The travel restrictions also mean more people are getting exposed to the cool places nearby, said Steve Sheppard, founder of Ecopassports, a travel agency geared toward students.
“I guess the one silver lining is that many American destinations that might have otherwise been ignored by all kinds of travelers — young, old, in-between — they’re being rediscovered, or maybe being discovered for the first time,” he said.
His daughter, a Grand Ledge High School senior, and her friends were among those who planned a tour of Michigan instead of a trip abroad. They visited Grand Haven, home of one of Michigan’s heavily trafficked state parks.
Increased park attendance boosted revenues badly needed by the parks division, which has dozens of expensive projects planned to combat the high Great Lakes water levels. Revenues are still about 10% under last year because of coronavirus-related closures this spring, but catching up.
However, more people means more work. It means more trash. It means more cleaning.
“That’s been a problem,” Olson said. “That sometimes comes when more people use places, things get a little bit sloppy. We need to have everybody do their part.”
The heftier workload is even harder to manage with a smaller-than-normal staff. The DNR was staffed at only 83% of its normal summer ranks because a state government hiring freeze delayed efforts to hire seasonal workers for the busy time.
Like park attendance, outdoor equipment sales have skyrocketed.
A rush on bikes like never before
The sales floor at Eric’s Cycle & Fitness is normally crammed with bikes. Not this year. The store is nearly cleaned out because of a coronavirus-fueled summer rush.
“Nobody in the industry has ever seen this,” sales manager Dirk Bus said. “I was in the business back in the ’70s, after the Arab oil embargo. It got pretty crazy then. Still, nothing like this.”

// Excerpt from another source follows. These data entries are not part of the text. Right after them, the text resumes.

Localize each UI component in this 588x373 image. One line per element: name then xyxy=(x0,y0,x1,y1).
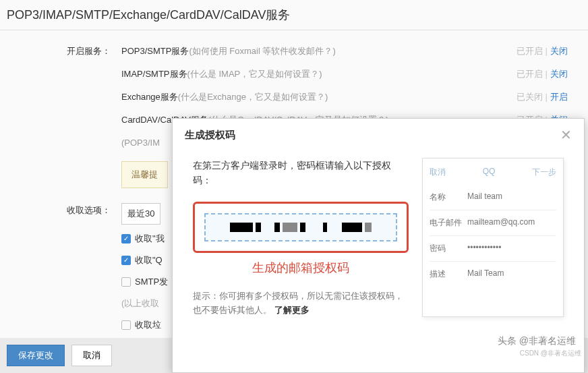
watermark-csdn: CSDN @非著名运维 xyxy=(520,349,581,358)
enable-service-label: 开启服务： xyxy=(7,44,121,188)
checkbox[interactable] xyxy=(121,277,131,287)
phone-field-label: 名称 xyxy=(430,192,467,203)
watermark: 头条 @非著名运维 xyxy=(498,335,576,347)
service-status-on: 已关闭 xyxy=(517,92,543,102)
phone-field-value: mailteam@qq.com xyxy=(467,217,535,229)
option-trash-label: 收取垃 xyxy=(135,318,161,333)
phone-preview: 取消 QQ 下一步 名称Mail team电子邮件mailteam@qq.com… xyxy=(422,158,564,317)
phone-row: 描述Mail Team xyxy=(430,262,556,287)
modal-hint: 提示：你可拥有多个授权码，所以无需记住该授权码，也不要告诉其他人。 了解更多 xyxy=(193,289,409,318)
phone-field-value: Mail team xyxy=(467,192,502,203)
phone-next: 下一步 xyxy=(532,167,556,178)
service-name: IMAP/SMTP服务 xyxy=(121,67,187,82)
modal-instruction: 在第三方客户端登录时，密码框请输入以下授权码： xyxy=(193,158,409,188)
checkbox-trash[interactable] xyxy=(121,320,131,330)
service-help: (如何使用 Foxmail 等软件收发邮件？) xyxy=(189,44,335,59)
code-highlight-box xyxy=(193,202,409,253)
save-button[interactable]: 保存更改 xyxy=(7,345,65,366)
phone-field-label: 描述 xyxy=(430,268,467,280)
option-label: 收取"Q xyxy=(135,253,163,268)
auth-code-display xyxy=(204,213,397,241)
phone-field-value: Mail Team xyxy=(467,268,504,280)
checkbox[interactable]: ✓ xyxy=(121,234,131,243)
service-name: POP3/SMTP服务 xyxy=(121,44,189,59)
code-caption: 生成的邮箱授权码 xyxy=(193,260,409,276)
learn-more-link[interactable]: 了解更多 xyxy=(274,305,310,315)
service-status-on: 已开启 xyxy=(517,69,543,79)
option-label: SMTP发 xyxy=(135,275,168,289)
service-status-off[interactable]: 关闭 xyxy=(550,69,568,79)
phone-field-label: 电子邮件 xyxy=(430,217,467,229)
close-icon[interactable]: ✕ xyxy=(560,128,572,142)
service-status-off[interactable]: 关闭 xyxy=(550,46,568,56)
phone-brand: QQ xyxy=(483,167,496,178)
pop3-truncated: (POP3/IM xyxy=(121,136,160,150)
service-line: POP3/SMTP服务 (如何使用 Foxmail 等软件收发邮件？)已开启|关… xyxy=(121,44,581,59)
phone-row: 名称Mail team xyxy=(430,185,556,210)
recent-select[interactable]: 最近30 xyxy=(121,203,160,225)
page-title: POP3/IMAP/SMTP/Exchange/CardDAV/CalDAV服务 xyxy=(0,0,588,30)
service-status-off[interactable]: 开启 xyxy=(550,92,568,102)
service-help: (什么是 IMAP，它又是如何设置？) xyxy=(187,67,322,82)
phone-row: 密码•••••••••••• xyxy=(430,236,556,262)
warm-tip: 温馨提 xyxy=(121,161,168,188)
service-name: Exchange服务 xyxy=(121,90,178,105)
cancel-button[interactable]: 取消 xyxy=(71,345,112,366)
phone-row: 电子邮件mailteam@qq.com xyxy=(430,210,556,236)
phone-field-label: 密码 xyxy=(430,243,467,254)
modal-title: 生成授权码 xyxy=(185,129,235,142)
option-note-1: (以上收取 xyxy=(121,296,168,311)
phone-field-value: •••••••••••• xyxy=(467,243,501,254)
service-help: (什么是Exchange，它又是如何设置？) xyxy=(178,90,328,105)
phone-cancel: 取消 xyxy=(430,167,446,178)
service-status-on: 已开启 xyxy=(517,46,543,56)
option-label: 收取"我 xyxy=(135,231,165,246)
receive-option-label: 收取选项： xyxy=(7,203,121,361)
service-line: Exchange服务 (什么是Exchange，它又是如何设置？)已关闭|开启 xyxy=(121,90,581,105)
checkbox[interactable]: ✓ xyxy=(121,256,131,265)
service-line: IMAP/SMTP服务 (什么是 IMAP，它又是如何设置？)已开启|关闭 xyxy=(121,67,581,82)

With indoor and crowded spaces largely off-limits, people are turning to bikes, Bus said.
Manufacturers can’t keep up with demand. Bike stores across the country are out of stock.
The less-expensive comfort bikes are the most sought after, but they’re long gone. Customers at Eric’s have turned to high-end road bikes or tune-ups on old ones instead.
In June, the south Lansing store even started selling refurbished used bikes as a way to satisfy some of the summer demand.
“It’s impossible,” Bus said. “None of the main manufacturers have anything in the way of bikes until the 2021s start coming out, which will probably be in the next couple months.”
Outfitters should be prepared for a rush on winter gear, Olson said. He predicted people will continue looking for outdoor activities like hiking, snowshoeing and ice skating as the weather cools.
“We’ve seen a real strong uptick in our outdoor recreational vehicle riding,” he said. “That will continue in the fall through the winter. I expect you’ll see more people getting out on snowmobiles, that kind of stuff, than we’ve seen.”
Travel agent predicts coronavirus will determine winter getaway trends
The coronavirus will determine whether people travel outside the region, Barney said.
Although a few customers booked trips to places like Walt Disney World Resortin Florida before the school year started and others are eyeing winter Caribbean vacations, her hopes for winter are not high.
“I think there’s going to be another decrease in travel,” she said.
On the bright side, another coronavirus-caused hit to travel might mean a future vacation boom, Sheppard said.
“When study abroad comes back, it’s going to come back in a big way,” he said. “There’s so much pent-up demand. It’s almost like us having cabin fever in the spring multiplied by 100. These kids are just ready to go.”